Egon wollte die Lesenacht auf keinen Fall verpassen, denn in der Krumpfling-Schule gab es keine Lesenächte. Dabei liebte er es sehr, wenn Albi oder Lulu ihm vorlasen! Er hatte entdeckt, dass man mithilfe von Geschichten an alle möglichen Orte der Welt und in verschiedenste Zeiten reisen konnte. Jedes Wort, das er hörte, nahm in seinem Pelzköpfchen Gestalt an. Weil er sich so leicht fürchtete, lasen ihm seine Freunde allerdings keine Gruselgeschichten vor.
Zur Lesenacht wollte Egon natürlich nicht ohne ein eigenes Buch erscheinen! Eigentlich hatte er vorgehabt, aus der geschlossenen Bibliothek ein Buch … nun ja … zu stibitzen. Nur für eine Nacht natürlich! Das Ausleihen der 11 Bücher in der Krumpflingsbücherei war nämlich nicht gestattet.
Weil die Zeit immer knapper wurde, musste Egon nun doch einen anderen Weg finden, um zu einem Buch zu gelangen. Also trat er mutig in die Hutschachtel. Jetzt verstand er auch, warum Fräulein Glemmer keine Anstalten machte, ihren Arbeitsplatz zu verlassen. Sie hatte es sich auf einem Spülschwamm mit einem dicken Wälzer bequem gemacht. Und in ihrem Arm lümmelte zufrieden der kleine Gaga und ließ sich vorlesen. Richtig gemütlich sah das aus.

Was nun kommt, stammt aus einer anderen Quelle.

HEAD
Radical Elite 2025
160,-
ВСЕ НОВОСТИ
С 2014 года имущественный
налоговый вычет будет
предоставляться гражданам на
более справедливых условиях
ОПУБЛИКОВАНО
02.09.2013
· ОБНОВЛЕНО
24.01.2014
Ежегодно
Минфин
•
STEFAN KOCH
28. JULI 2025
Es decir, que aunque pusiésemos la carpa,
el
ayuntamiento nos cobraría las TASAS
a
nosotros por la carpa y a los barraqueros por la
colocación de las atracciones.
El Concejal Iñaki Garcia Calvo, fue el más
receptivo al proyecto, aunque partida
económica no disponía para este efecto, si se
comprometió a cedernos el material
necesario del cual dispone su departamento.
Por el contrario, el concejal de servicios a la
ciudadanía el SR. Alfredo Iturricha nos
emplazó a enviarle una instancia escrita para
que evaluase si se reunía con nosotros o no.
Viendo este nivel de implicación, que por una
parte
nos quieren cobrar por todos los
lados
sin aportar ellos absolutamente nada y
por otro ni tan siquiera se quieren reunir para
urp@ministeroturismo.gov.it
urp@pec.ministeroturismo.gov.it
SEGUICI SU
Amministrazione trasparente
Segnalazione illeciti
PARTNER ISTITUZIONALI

„Schaurig schlechten Abend, Fräulein Glemmer!“, rief Egon höflich.
„Die Bücherei ist geschlossen“, antwortete Fräulein Glemmer. „Komm am Montag wieder. Oder besser überhaupt nicht.“
Egon wunderte sich nicht über ihren schroffen Ton. Für Krumpflinge ist es ganz normal, sich anzumaulen oder zu beschimpfen. Nur Egon bildete da eine Ausnahme: Er konnte sich gut in andere einfühlen und wollte niemanden traurig machen. Darum musste er auch mehr als die anderen Krumpflinge einstecken.
Egon beschloss, sich von Fräulein Glemmer nicht abwimmeln zu lassen.
„Könnte ich ganz vielleicht ein Buch ausleihen?“
„Leiterwesen!“, quengelte Gaga.
Der Minikrumpfling hatte einen Sprachfehler, weil er während seiner „Wachstumsphase“ von Egon fälschlicherweise mit Buchstabensuppe gedüngt worden war.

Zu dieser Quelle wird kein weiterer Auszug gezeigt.